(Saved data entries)
○ ○ ○ ○ ○

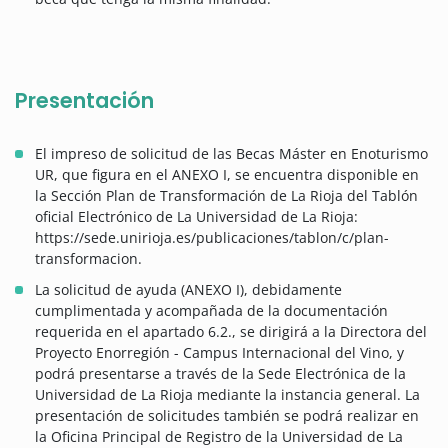
Presentación
El impreso de solicitud de las Becas Máster en Enoturismo
UR, que figura en el ANEXO I, se encuentra disponible en
la Sección Plan de Transformación de La Rioja del Tablón
oficial Electrónico de La Universidad de La Rioja:
https://sede.unirioja.es/publicaciones/tablon/c/plan-
transformacion.
La solicitud de ayuda (ANEXO I), debidamente
cumplimentada y acompañada de la documentación
requerida en el apartado 6.2., se dirigirá a la Directora del
Proyecto Enorregión - Campus Internacional del Vino, y
podrá presentarse a través de la Sede Electrónica de la
Universidad de La Rioja mediante la instancia general. La
presentación de solicitudes también se podrá realizar en
la Oficina Principal de Registro de la Universidad de La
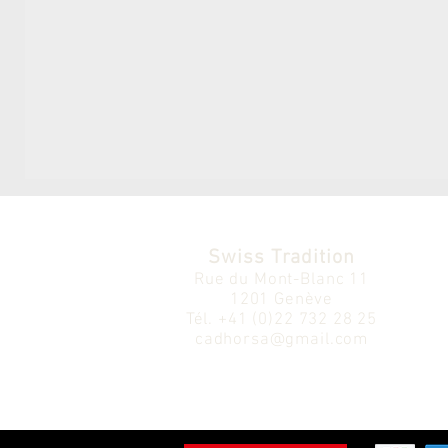
Swiss Tradition
Rue du Mont-Blanc 11
1201 Genève
Tél.
+41 (0)22 732 28 25
cadhorsa@gmail.com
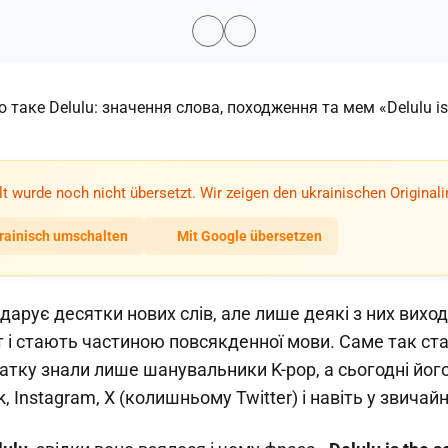
lt wurde noch nicht übersetzt. Wir zeigen den ukrainischen Originali
rainisch umschalten
Mit Google übersetzen
дарує десятки нових слів, але лише деякі з них вихо
т і стають частиною повсякденної мови. Саме так ст
атку знали лише шанувальники K-pop, а сьогодні йо
, Instagram, X (колишньому Twitter) і навіть у звичай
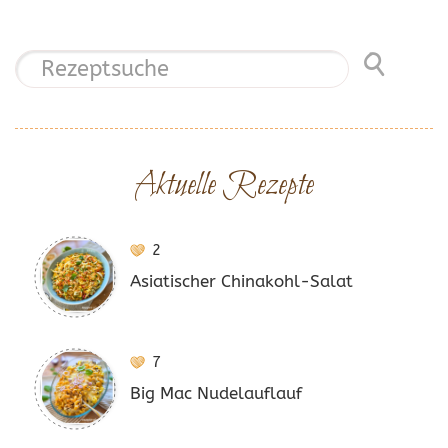
Aktuelle Rezepte
2
Asiatischer Chinakohl-Salat
7
Big Mac Nudelauflauf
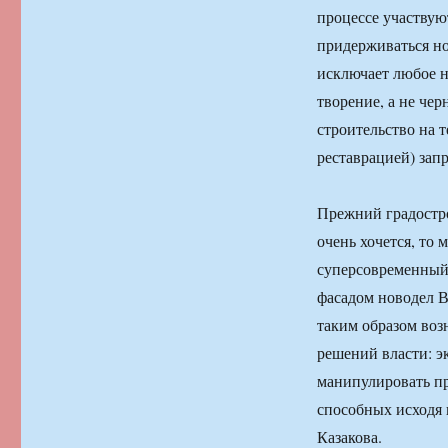
процессе участвую
придерживаться но
исключает любое н
творение, а не чер
строительство на 
реставрацией) зап
Прежний градостро
очень хочется, то
суперсовременный
фасадом новодел В
таким образом воз
решений власти: э
манипулировать пр
способных исходя
Казакова.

○ ○ ○ ○ ○

About this exercise ->
The answer consists of the line holding "Прежний градостро" and every line after it up to the end of the records, word for word.

Response to this exercise ->
Прежний градостро
очень хочется, то
суперсовременный
фасадом новодел В
таким образом воз
решений власти: э
манипулировать пр
способных исходя
Казакова.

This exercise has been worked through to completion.